Tag Archives: Entertainment Weekly

Nr 462: American Psycho (2013)

13 Jan

American Psycho
2013: London
2016: Broadway, 54 perf
2019: Sydney

Music & Lyrics: Duncan Sheik
Book: Roberto Aguirre-Sacasa, based on the novel by Bret Easton Ellis

Based on the best-selling novel by Bret Easton Ellis, and set in the epicenter of excess: 1980s Manhattan, American Psycho tells the story of 26-year-old Wall Street investment banker Patrick Bateman, young and handsome with impeccable taste and unquenchable desires. Patrick and his elite group of friends spend their days in chic restaurants, exclusive clubs and designer labels. It’s a world where appearance trumps substance, greed is good, and one’s purpose in life is to crush the competition at all costs. But underneath his smooth and suave exterior lies a psychopath with bottomless blood-lust for getting what he wants and wanting what he can’t get.
When he finds out that one of his coworkers, Paul Owen, not only has secured the exclusive and highly sought after Fisher account, but also has managed to get a reservation at the new elite restaurant Dorsia, AND has a better looking business card, the inner monster flashes his teeth. 
Patrick invites Paul to his apartment before a party. Patrick spikes Owen’s drink, puts on a raincoat and begins a long one-sided analysis of the artistic and commercial merits of the band Huey Lewis and the News. After stating that ”the world is better off with some people gone”, Patrick slaughters Owen with an ax.
Afterwards, he lets himself into Paul’s apartment and stages his disappearance by resetting his voicemail and packing many of his possessions into a suitcase.
Months pass. Having made sure to make people believe that Paul is in London Patrick appropriates Paul’s apartment as a place to host and kill more victims, beginning with 2 hookers…

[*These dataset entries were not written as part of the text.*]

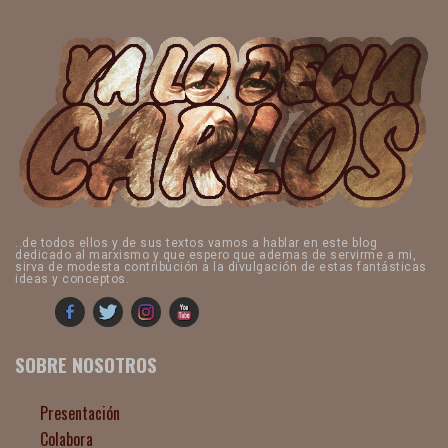
..de todos ellos y de sus textos vamos a hablar en este blog
dedicado al marxismo y que espero que ademas de servirme a mi,
sirva de modesta contribución a la divulgación de estas fantásticas
ideas y conceptos.
SOBRE NOSOTROS
Presentación
Colabora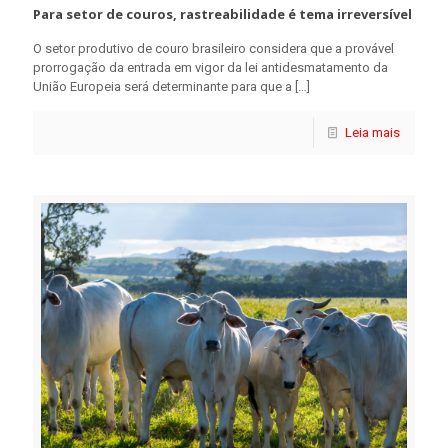
Para setor de couros, rastreabilidade é tema irreversível
O setor produtivo de couro brasileiro considera que a provável
prorrogação da entrada em vigor da lei antidesmatamento da
União Europeia será determinante para que a
[…]
Leia mais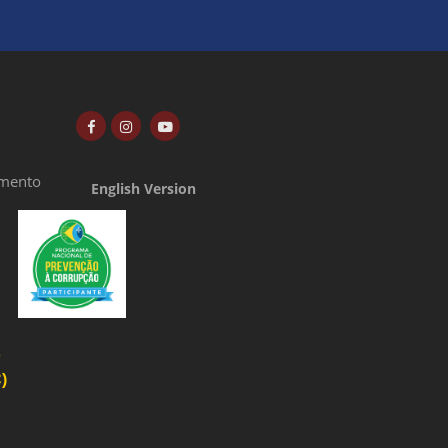
amento
English Version
o
)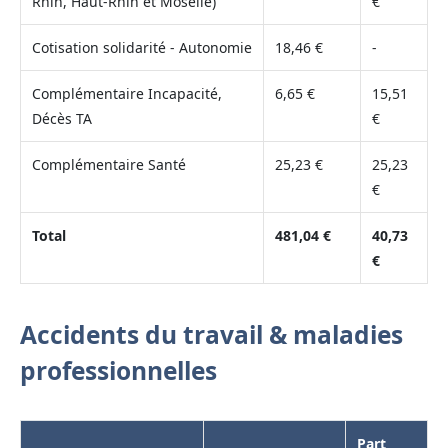
Rhin, Haut-Rhin et Moselle)
€
Cotisation solidarité - Autonomie
18,46 €
-
Complémentaire Incapacité,
6,65 €
15,51
Décès TA
€
Complémentaire Santé
25,23 €
25,23
€
Total
481,04 €
40,73
€
Accidents du travail & maladies
professionnelles
Part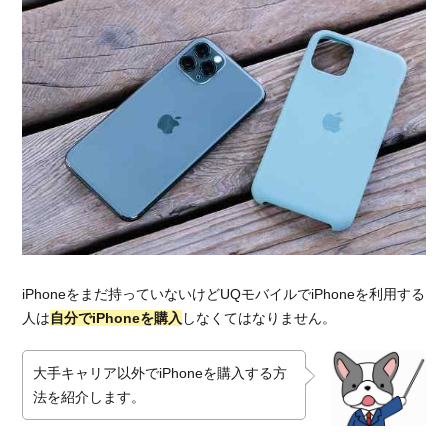
UQモ
バイ
ルの
メリ
ット
5.1.1.
メリッ
ト①通
信速度
が速
い！
5.1.2.
メリッ
iPhoneをまだ持っていないけどUQモバイルでiPhoneを利用する
ト②デ
人は
自分でiPhoneを購入
しなくてはなりません。
ータの
節約や
繰越が
大手キャリア以外でiPhoneを購入する方
できる
法を紹介します。
5.1.3.
メリッ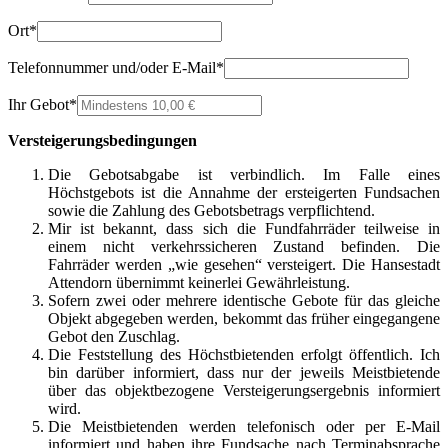
Ort
*
Telefonnummer und/oder E-Mail
*
Ihr Gebot
*
Versteigerungsbedingungen
Die Gebotsabgabe ist verbindlich. Im Falle eines
Höchstgebots ist die Annahme der ersteigerten Fundsachen
sowie die Zahlung des Gebotsbetrags verpflichtend.
Mir ist bekannt, dass sich die Fundfahrräder teilweise in
einem nicht verkehrssicheren Zustand befinden. Die
Fahrräder werden „wie gesehen“ versteigert. Die Hansestadt
Attendorn übernimmt keinerlei Gewährleistung.
Sofern zwei oder mehrere identische Gebote für das gleiche
Objekt abgegeben werden, bekommt das früher eingegangene
Gebot den Zuschlag.
Die Feststellung des Höchstbietenden erfolgt öffentlich. Ich
bin darüber informiert, dass nur der jeweils Meistbietende
über das objektbezogene Versteigerungsergebnis informiert
wird.
Die Meistbietenden werden telefonisch oder per E-Mail
informiert und haben ihre Fundsache nach Terminabsprache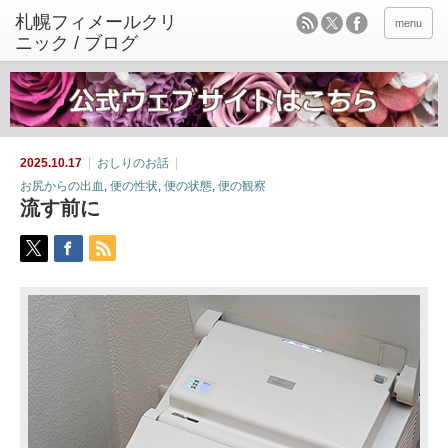
menu
2025.10.17
おしりのお話
お尻からの出血
,
便の性状
,
便の状態
,
便の観察
流す前に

 This is a rather uneven show. I found the first act to be laugh out funny, sharp, edgy, witty, a little scary, and at the same time a little nostalgic since I lived through that era, and with a perfect first act finale: the bloody murder of Paul Owens. I really couldn’t wait for the second act to begin but… I didn’t really like that act. The music was still good, some numbers amazing but the murdering got a bit tedious and the piece didn’t really go anywhere. And I hated the end of the musical which has him marrying his girlfriend and resigning himself to a pointless existence in which the punishment and notoriety that he craves will forever be denied him. While the book ends as it began, with Bateman and his colleagues at a new club on a Friday night, engaging in banal conversation. A much more cynical and frightening end, I think.

The music is, of course, for the most part synth music, and quite hard synth I might add, which I love. I think mr Sheik has done a brilliant jobb in giving us a batch of new synth hits. There are also some covers of 80s hits like Hip to Be Square, Don’t You Love Me Baby and In the Air Tonight all performed in new exiting versions that differ quite a lot from the originals.
All in all, I like the cast album a lot, the show itself… well, it isn’t bad but there could be improvements made…

And speaking of American psychos… Patrick Bateman and his friends idolize Donald Trump…

Duncan Sheik is perhaps best known for writing the music to the Tony Award winning Broadway musical Spring Awakening (2006).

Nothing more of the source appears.